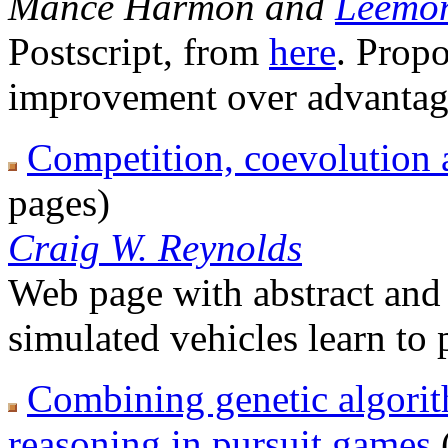
Mance Harmon and
Leemon
Postscript, from
here
. Propo
improvement over advantag
Competition, coevolution 
pages)
Craig W. Reynolds
Web page with abstract and l
simulated vehicles learn to
Combining genetic algori
reasoning in pursuit games
(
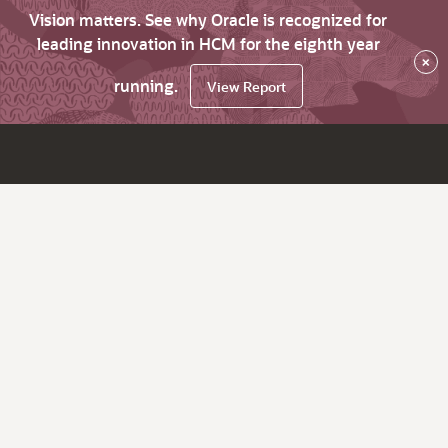
Vision matters. See why Oracle is recognized for
leading innovation in HCM for the eighth year
×
running.
View Report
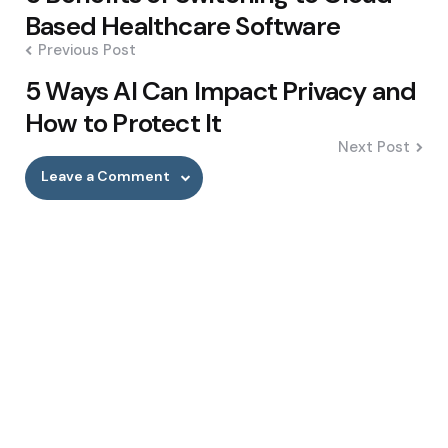
navigation
Based Healthcare Software
Previous Post
5 Ways AI Can Impact Privacy and
How to Protect It
Next Post
Leave a Comment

# Task details
Your answer must be an exact copy of the entries above, with no pictures in it.

# The completed task
Mance Harmon and
Leemon
Postscript, from
here
. Propo
improvement over advantag
Competition, coevolution 
pages)
Craig W. Reynolds
Web page with abstract and l
simulated vehicles learn to
Combining genetic algori
reasoning in pursuit games
(
Vision matters. See why Oracle is recognized for
leading innovation in HCM for the eighth year
×
running.
View Report
navigation
Based Healthcare Software
Previous Post
5 Ways AI Can Impact Privacy and
How to Protect It
Next Post
Leave a Comment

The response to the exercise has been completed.